Weekly Update November 29 2016

“Between Two Evils I Always Pick The One I Never Tried Before” – Mae West

TSX Flat While U.S. Markets Continue Rally

The Toronto Stock Exchange’s main index gained a meagre fraction of a point Friday, while major U.S. indexes hit record highs. The S&P/TSX composite index gained 0.24 of a point to 15,075.44. In New York, indices continued their rally and recorded all-time highs on a shortened trading day, closing at 1 p.m. ET, the day after the American Thanksgiving.
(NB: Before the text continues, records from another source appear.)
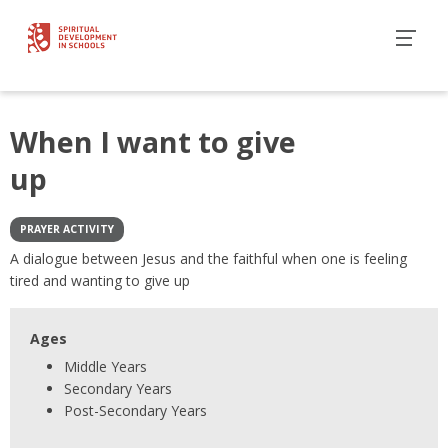
When I want to give
up
PRAYER ACTIVITY
A dialogue between Jesus and the faithful when one is feeling
tired and wanting to give up
Ages
Middle Years
Secondary Years
Post-Secondary Years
The Dow Jones industrial average gained 68.96 points to 19,152.14, the S&P 500 was up 8.63 points to 2,213.35, and the Nasdaq composite rose 18.24 points to 5,398.92.

In commodities, the January crude contract fell $1.90 to US$46.06 per barrel and the December gold contract shed $10.90 to US$1,178.40 an ounce. January natural gas rose 5.5 cents to US$3.20 per mmBTU and December copper contracts were up 6.1 cents at US$2.67 a pound.  The Canadian dollar was at 73.93 cents US, down 0.19 of a U.S. cent.

 

 

Many Canadians On Shaky Financial Ground

An emergency fund is meant to be there in times of need, but a new survey suggests nearly half of Canadian homeowners would be ill prepared for a personal financial dilemma such as job loss. The poll released by Manulife Bank finds that 24% of those surveyed don’t know how much is in their emergency fund, 14% have not put away any funds and 9% have access to $1,000 or less. The remainder of those surveyed have up to $10,000 saved, with the average amount being $5,000. Manulife says among those polled, homeowners had an average of $174,000 in mortgage debt, with an average of 28% of their net income going toward paying off their home each month.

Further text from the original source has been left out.